BEGIN

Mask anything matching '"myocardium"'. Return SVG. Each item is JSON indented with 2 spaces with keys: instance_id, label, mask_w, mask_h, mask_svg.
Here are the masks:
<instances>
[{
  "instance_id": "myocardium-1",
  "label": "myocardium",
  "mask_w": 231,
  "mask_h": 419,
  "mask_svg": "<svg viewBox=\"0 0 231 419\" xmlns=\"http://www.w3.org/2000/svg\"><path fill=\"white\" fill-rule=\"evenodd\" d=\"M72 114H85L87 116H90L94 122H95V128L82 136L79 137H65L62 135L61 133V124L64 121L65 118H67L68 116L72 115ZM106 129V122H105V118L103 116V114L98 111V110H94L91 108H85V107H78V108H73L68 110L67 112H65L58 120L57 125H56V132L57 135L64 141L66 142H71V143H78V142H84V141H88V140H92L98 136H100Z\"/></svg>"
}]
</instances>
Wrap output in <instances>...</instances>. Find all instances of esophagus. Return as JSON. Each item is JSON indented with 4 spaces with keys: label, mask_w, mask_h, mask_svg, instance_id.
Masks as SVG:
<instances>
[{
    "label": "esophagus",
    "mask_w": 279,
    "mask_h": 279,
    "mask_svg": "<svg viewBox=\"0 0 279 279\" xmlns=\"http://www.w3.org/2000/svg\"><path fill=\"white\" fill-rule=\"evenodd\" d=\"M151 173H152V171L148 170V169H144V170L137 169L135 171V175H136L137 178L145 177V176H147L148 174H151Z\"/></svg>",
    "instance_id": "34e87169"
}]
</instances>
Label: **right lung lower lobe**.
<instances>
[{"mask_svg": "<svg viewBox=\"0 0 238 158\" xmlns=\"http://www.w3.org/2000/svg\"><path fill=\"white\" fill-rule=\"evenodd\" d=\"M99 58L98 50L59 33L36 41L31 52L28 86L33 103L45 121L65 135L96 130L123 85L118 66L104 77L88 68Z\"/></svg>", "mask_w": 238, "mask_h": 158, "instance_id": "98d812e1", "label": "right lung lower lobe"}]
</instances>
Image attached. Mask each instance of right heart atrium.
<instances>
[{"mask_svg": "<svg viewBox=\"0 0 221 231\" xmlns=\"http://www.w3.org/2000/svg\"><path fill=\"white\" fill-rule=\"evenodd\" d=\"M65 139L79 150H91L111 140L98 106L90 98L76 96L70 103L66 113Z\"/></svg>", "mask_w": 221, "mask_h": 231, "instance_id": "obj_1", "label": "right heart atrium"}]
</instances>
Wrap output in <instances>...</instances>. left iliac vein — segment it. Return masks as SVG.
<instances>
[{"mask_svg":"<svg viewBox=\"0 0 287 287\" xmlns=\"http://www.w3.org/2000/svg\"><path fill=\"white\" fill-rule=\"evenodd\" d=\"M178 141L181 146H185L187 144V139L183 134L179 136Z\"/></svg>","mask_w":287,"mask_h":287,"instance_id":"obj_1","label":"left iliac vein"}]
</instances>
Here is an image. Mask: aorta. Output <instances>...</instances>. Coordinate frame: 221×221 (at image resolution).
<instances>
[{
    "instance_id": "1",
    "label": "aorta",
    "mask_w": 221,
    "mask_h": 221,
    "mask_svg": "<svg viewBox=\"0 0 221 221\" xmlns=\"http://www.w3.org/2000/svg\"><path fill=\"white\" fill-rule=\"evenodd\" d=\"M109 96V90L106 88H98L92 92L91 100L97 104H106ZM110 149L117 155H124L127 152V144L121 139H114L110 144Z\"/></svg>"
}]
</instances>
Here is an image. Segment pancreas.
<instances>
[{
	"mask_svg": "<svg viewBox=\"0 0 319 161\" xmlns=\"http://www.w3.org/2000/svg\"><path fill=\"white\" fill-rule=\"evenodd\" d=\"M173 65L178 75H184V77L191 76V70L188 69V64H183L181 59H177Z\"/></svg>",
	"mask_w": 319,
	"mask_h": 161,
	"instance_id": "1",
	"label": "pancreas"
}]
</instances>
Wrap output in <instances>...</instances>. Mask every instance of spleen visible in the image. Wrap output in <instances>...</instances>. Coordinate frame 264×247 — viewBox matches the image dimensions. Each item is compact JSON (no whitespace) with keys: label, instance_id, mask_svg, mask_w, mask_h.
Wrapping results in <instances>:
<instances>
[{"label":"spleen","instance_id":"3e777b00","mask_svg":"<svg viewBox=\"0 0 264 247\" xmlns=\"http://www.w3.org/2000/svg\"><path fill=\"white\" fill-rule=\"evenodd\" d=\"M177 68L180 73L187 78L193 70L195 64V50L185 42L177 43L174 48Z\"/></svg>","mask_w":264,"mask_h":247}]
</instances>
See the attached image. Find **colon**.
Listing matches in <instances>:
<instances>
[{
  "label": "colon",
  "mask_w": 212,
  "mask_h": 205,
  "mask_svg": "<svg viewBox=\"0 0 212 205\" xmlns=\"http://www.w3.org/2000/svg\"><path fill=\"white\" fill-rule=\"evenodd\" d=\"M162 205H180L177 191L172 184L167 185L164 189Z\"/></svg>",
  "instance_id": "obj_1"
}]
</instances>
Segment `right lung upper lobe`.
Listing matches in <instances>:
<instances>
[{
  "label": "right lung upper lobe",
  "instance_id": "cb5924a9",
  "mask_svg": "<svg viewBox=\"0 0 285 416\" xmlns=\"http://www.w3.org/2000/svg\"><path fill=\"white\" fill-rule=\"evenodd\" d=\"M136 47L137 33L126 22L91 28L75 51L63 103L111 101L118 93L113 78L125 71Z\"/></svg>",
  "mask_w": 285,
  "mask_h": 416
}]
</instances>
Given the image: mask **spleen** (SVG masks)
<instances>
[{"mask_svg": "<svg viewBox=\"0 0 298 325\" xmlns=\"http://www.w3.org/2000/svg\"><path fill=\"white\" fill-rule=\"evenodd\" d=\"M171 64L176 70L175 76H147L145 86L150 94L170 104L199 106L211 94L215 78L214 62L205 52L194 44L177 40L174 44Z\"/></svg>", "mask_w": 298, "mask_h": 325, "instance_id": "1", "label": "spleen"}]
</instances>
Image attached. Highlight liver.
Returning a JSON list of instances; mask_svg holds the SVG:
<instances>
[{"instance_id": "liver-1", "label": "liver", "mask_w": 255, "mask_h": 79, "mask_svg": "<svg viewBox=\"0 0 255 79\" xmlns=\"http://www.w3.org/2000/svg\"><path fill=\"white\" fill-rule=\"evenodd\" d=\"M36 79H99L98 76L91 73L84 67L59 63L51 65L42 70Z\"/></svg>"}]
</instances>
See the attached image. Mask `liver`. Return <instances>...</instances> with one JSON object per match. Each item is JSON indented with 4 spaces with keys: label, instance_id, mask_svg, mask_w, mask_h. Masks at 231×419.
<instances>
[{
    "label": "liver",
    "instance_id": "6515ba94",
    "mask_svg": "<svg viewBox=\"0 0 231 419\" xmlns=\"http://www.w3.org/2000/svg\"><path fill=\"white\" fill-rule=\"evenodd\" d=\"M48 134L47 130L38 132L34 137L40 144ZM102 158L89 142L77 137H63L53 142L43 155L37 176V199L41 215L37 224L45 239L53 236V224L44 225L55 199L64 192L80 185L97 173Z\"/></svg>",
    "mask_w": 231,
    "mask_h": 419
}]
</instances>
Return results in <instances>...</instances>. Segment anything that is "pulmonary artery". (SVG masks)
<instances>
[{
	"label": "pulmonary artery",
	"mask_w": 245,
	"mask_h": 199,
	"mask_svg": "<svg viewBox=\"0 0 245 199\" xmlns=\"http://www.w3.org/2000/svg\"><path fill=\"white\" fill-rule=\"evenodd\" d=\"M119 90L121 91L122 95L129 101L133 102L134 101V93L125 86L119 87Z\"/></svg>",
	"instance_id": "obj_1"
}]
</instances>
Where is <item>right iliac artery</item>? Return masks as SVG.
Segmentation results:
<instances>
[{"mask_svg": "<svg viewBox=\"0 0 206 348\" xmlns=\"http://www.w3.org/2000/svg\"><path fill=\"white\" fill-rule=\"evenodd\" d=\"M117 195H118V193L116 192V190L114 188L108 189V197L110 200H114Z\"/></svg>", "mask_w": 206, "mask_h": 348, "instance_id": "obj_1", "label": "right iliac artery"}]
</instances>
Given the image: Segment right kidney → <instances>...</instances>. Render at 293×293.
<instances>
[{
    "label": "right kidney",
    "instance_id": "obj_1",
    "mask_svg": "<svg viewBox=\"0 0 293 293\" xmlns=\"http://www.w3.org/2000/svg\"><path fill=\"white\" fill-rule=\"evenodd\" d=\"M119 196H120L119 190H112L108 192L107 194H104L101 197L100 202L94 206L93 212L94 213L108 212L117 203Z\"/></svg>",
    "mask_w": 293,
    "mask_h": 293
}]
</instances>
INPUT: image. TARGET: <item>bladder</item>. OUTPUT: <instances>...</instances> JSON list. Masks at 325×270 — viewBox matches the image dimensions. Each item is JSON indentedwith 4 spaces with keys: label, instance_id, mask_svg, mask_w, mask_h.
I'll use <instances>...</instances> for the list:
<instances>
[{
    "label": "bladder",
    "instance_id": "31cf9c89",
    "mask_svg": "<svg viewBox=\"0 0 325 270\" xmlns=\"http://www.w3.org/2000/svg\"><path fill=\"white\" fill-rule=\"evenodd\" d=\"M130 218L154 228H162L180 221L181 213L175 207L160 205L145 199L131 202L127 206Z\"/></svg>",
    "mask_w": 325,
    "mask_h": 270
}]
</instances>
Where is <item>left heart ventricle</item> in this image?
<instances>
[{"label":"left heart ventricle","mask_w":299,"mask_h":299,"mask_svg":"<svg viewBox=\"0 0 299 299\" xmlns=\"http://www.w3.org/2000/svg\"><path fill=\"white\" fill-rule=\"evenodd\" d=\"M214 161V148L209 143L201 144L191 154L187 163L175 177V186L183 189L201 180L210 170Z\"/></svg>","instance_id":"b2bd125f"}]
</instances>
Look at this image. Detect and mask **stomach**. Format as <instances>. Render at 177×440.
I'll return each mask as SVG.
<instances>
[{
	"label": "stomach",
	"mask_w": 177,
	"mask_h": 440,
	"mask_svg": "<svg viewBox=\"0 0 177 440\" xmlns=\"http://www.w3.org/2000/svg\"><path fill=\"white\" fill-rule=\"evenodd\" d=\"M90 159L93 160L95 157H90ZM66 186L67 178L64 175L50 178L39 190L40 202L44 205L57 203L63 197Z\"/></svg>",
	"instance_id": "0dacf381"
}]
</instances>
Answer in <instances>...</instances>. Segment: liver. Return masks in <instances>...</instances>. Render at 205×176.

END

• **Your objective**
Only the lines from the one holding "Look at this" to the end of the listing are to be written out, word for word.

• **Response to the task**
Look at this image. Detect and mask **stomach**. Format as <instances>. Render at 177×440.
I'll return each mask as SVG.
<instances>
[{
	"label": "stomach",
	"mask_w": 177,
	"mask_h": 440,
	"mask_svg": "<svg viewBox=\"0 0 177 440\" xmlns=\"http://www.w3.org/2000/svg\"><path fill=\"white\" fill-rule=\"evenodd\" d=\"M90 159L93 160L95 157H90ZM66 186L67 178L64 175L50 178L39 190L40 202L44 205L57 203L63 197Z\"/></svg>",
	"instance_id": "0dacf381"
}]
</instances>
Answer in <instances>...</instances>. Segment: liver. Return masks in <instances>...</instances>. Render at 205×176.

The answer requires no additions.